To: John Vosilla who wrote (243722)4/11/2010 11:31:26 AM
From: Jim McMannisRead Replies (1) | Respond to of 306849
 
Buckpasser at it again....

Greenspan says goal of housing trumped all.

upi.com

WASHINGTON, April 7 (UPI) -- Former U.S. Federal Reserve Chairman Alan Greenspan said Congress would have intervened had the central bank tried to slow down the risky housing bubble.

Testifying for the Financial Crisis Inquiry Commission in Washington, Greenspan said there was "a fairly broad consensus" concerning a goal of supporting housing and that "Congress would have clamped down on us," had the Fed interfered with that goal, The New York Times reported Wednesday.

Greenspan, who said the Fed issued warnings about risky lending in 1999 and 2001, met with harsh questioning from Brooksley Born, a member of the panel examining the causes of the financial crisis.

Born said Greenspan "appropriately" considered regulation "preventative" in nature. "But the Fed utterly failed to prevent the financial crisis ... the housing bubble … predatory lending … (and) our biggest banks and holding companies from engaging in activities that would bring them to the verge of collapse," she said.



To: John Vosilla who wrote (243722)4/11/2010 11:34:42 AM
From: Jim McMannisRespond to of 306849
 
Mountain of foreclosures in Colorado resort communities

denverpost.com

Harry Cessna admits he has struggled to make payments on the modular home he bought in Gypsum in 1989 with his soon-to-be wife.

He was late a couple of times as he helped his wife fight cancer for two years, a battle she lost in 2007. Without her salary, Cessna, a house painter, could barely make payments on the acre-lot home bought for $55,000. He used his G.I. Bill money as a down payment.

Now, painting jobs in the Vail Valley have dried up along with the rest of the construction industry. He has filed for bankruptcy. Last month, the bank foreclosed on his home.

While foreclosure sales have been on the downturn along the Front Range, mountain communities are experiencing increases often of triple-digit percentages as homeowners from the wealthy on down lose their properties.

"I sat here — happy and content in my little home — and watched all these big boys play with money, and I saw how greedy everyone got, selling and going bigger and selling and going bigger. Now I'm getting punished along with the rest of them," said Cessna, 52, who has a teenage son

One of those "big boys" is John, a former top-producing loan officer for Bank of America who owes $1.2 million on his 5,000-square-foot home in Edwards and is in foreclosure.

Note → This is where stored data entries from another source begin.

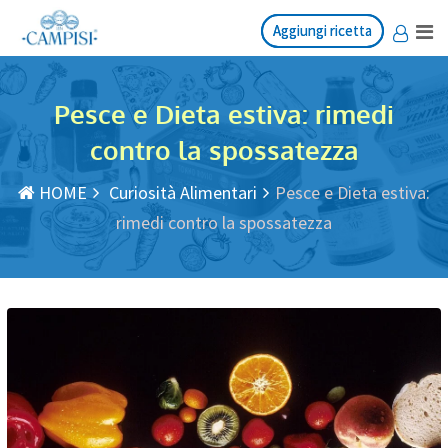
Salta
Aggiungi ricetta
Aggiungi ricetta
al
contenuto
Pesce e Dieta estiva: rimedi
contro la spossatezza
HOME
Curiosità Alimentari
Pesce e Dieta estiva:
rimedi contro la spossatezza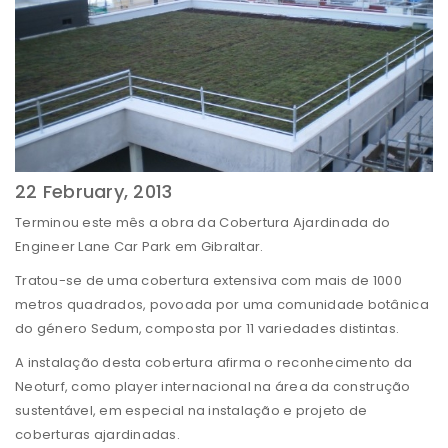
22 February, 2013
Terminou este mês a obra da Cobertura Ajardinada do
Engineer Lane Car Park em Gibraltar.
Tratou-se de uma cobertura extensiva com mais de 1000
metros quadrados, povoada por uma comunidade botânica
do género Sedum, composta por 11 variedades distintas.
A instalação desta cobertura afirma o reconhecimento da
Neoturf, como player internacional na área da construção
sustentável, em especial na instalação e projeto de
coberturas ajardinadas.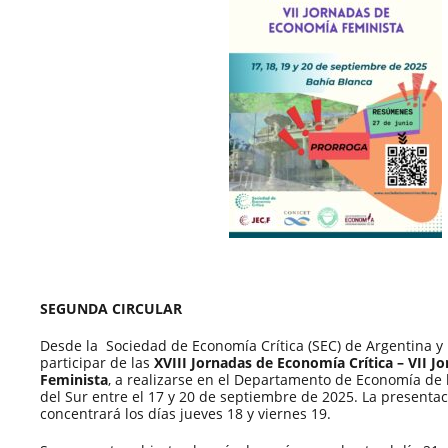
SEGUNDA CIRCULAR
Desde la Sociedad de Economía Crítica (SEC) de Argentina y 
participar de las
XVIII Jornadas de Economía Crítica – VII 
Feminista
, a realizarse en el Departamento de Economía de 
del Sur entre el 17 y 20 de septiembre de 2025. La presenta
concentrará los días jueves 18 y viernes 19.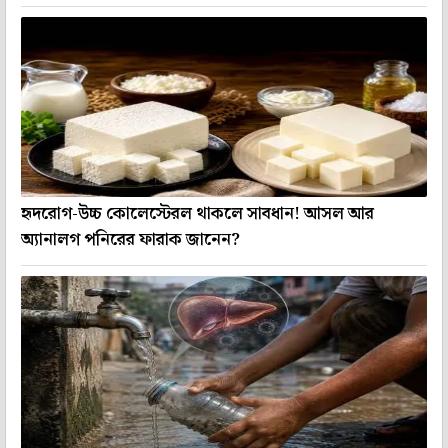
হৃদরোগ-উচ্চ কোলেস্টেরল থাকলে সাবধান! আসল আর
অ্যানালগ পনিরের ফারাক জানেন?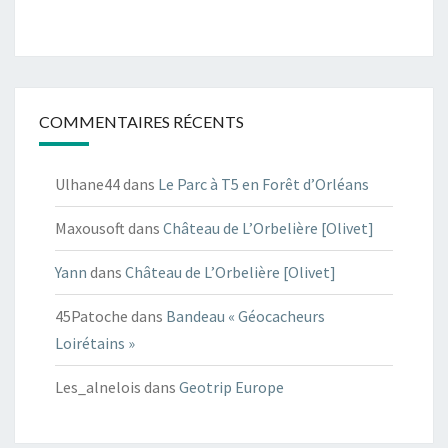
COMMENTAIRES RÉCENTS
Ulhane44
dans
Le Parc à T5 en Forêt d’Orléans
Maxousoft
dans
Château de L’Orbelière [Olivet]
Yann
dans
Château de L’Orbelière [Olivet]
45Patoche
dans
Bandeau « Géocacheurs
Loirétains »
Les_alnelois
dans
Geotrip Europe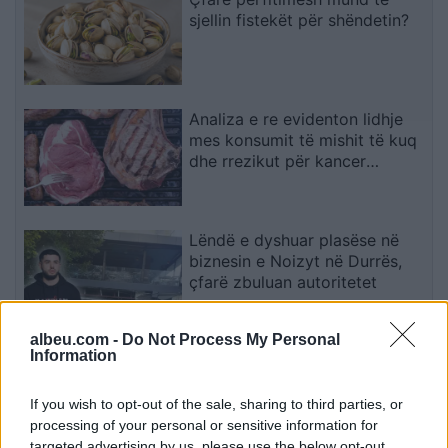
sjellin fistekët për shëndetin?
Analiza e re evidenton lidhje
mes konsumit të mishit të kuq
dhe rrezikut për kancer
pankreatik
Lëndë e dyshuar plasëse në
biznesin e Noizyt në Durrës,
çfarë zbuluan autoritetet
albeu.com -
Do Not Process My Personal
Information
Tensione në seancën e
Kuvendit, gjithçka përmes
fotografive
If you wish to opt-out of the sale, sharing to third parties, or
processing of your personal or sensitive information for
targeted advertising by us, please use the below opt-out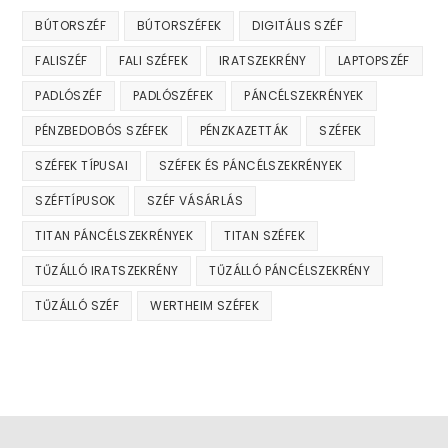
BÚTORSZÉF
BÚTORSZÉFEK
DIGITÁLIS SZÉF
FALISZÉF
FALI SZÉFEK
IRATSZEKRÉNY
LAPTOPSZÉF
PADLÓSZÉF
PADLÓSZÉFEK
PÁNCÉLSZEKRÉNYEK
PÉNZBEDOBÓS SZÉFEK
PÉNZKAZETTÁK
SZÉFEK
SZÉFEK TÍPUSAI
SZÉFEK ÉS PÁNCÉLSZEKRÉNYEK
SZÉFTÍPUSOK
SZÉF VÁSÁRLÁS
TITAN PÁNCÉLSZEKRÉNYEK
TITAN SZÉFEK
TŰZÁLLÓ IRATSZEKRÉNY
TŰZÁLLÓ PÁNCÉLSZEKRÉNY
TŰZÁLLÓ SZÉF
WERTHEIM SZÉFEK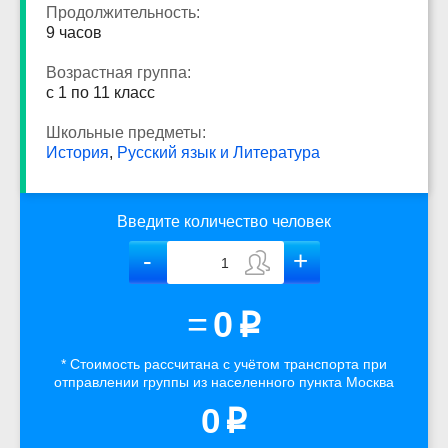
Продолжительность:
9 часов
Возрастная группа:
с 1 по 11 класс
Школьные предметы:
История
,
Русский язык и Литература
Введите количество человек
=
0
p
* Стоимость рассчитана
с учётом
транспорта
при
отправлении группы из населенного пункта Москва
0
p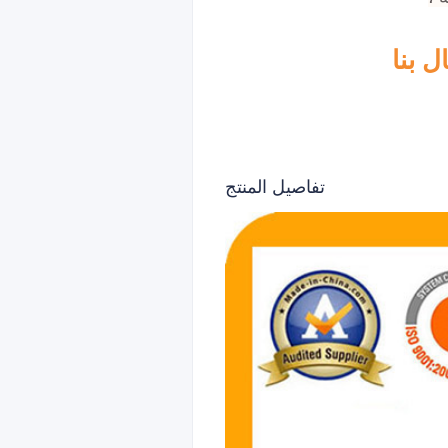
تفاصيل المنتج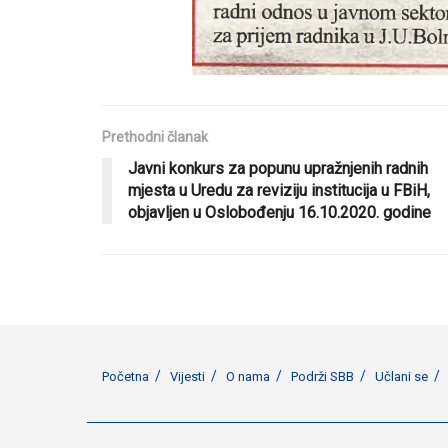
Prethodni članak
Javni konkurs za popunu upražnjenih radnih
mjesta u Uredu za reviziju institucija u FBiH,
objavljen u Oslobođenju 16.10.2020. godine
Početna
Vijesti
O nama
Podrži SBB
Učlani se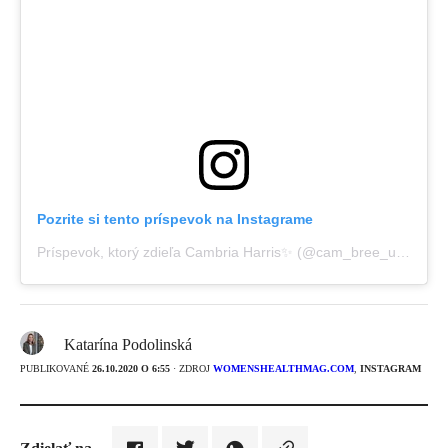
Pozrite si tento príspevok na Instagrame
Príspevok, ktorý zdieľa Cambria Harris✨ (@cam_bree_uhhh)
,
26
Katarína Podolinská
PUBLIKOVANÉ
26.10.2020 O 6:55
· ZDROJ
WOMENSHEALTHMAG.COM
,
INSTAGRAM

"I'm the first, and there are probably another few hundred behind me," said John, who at 41 worked as a vice president for two regional banks in the Vail Valley and as recently as two years ago earned $600,000 annually making loans. He asked that his last name not be used for fear of damaging his banking career.

"Everyone was getting greedy, and everyone was living like kings, and everyone was making money thinking it was never going to end. Now everyone is getting scorched. Everyone," he said.

In 2007, his home was worth $1.8 million, $1 million more than he paid four years earlier.

He tapped that equity and bought two investment homes. Those, too, he will lose to foreclosure, he said.

Today, John is not making any money. He's packing his stuff, joining a mass exodus of formerly flush locals fleeing the valley.



To: John Vosilla who wrote (243722)4/11/2010 2:52:32 PM
From: SouthFloridaGuyRead Replies (1) | Respond to of 306849
 
That prediction was generally correct, but it wasn't easy. I picked up properties in Texas, Louisiana area after Katrina. Those areas have done very well compared to the rest of the country, but not great. Houston and New Orleans are doing pretty well right now so maybe I'm doing better than I think. The assets cash flow and I don't pay attention to price like the bloggers do.

At the end of the day, I own property which is conservatively at the same value it was in 2007. I think that's saying a lot compared to many friends who bought overvalued, overbuilt commercial property in CA, NY, FL, etc. I don't feel bad for them. Wealth is a privilege not a right.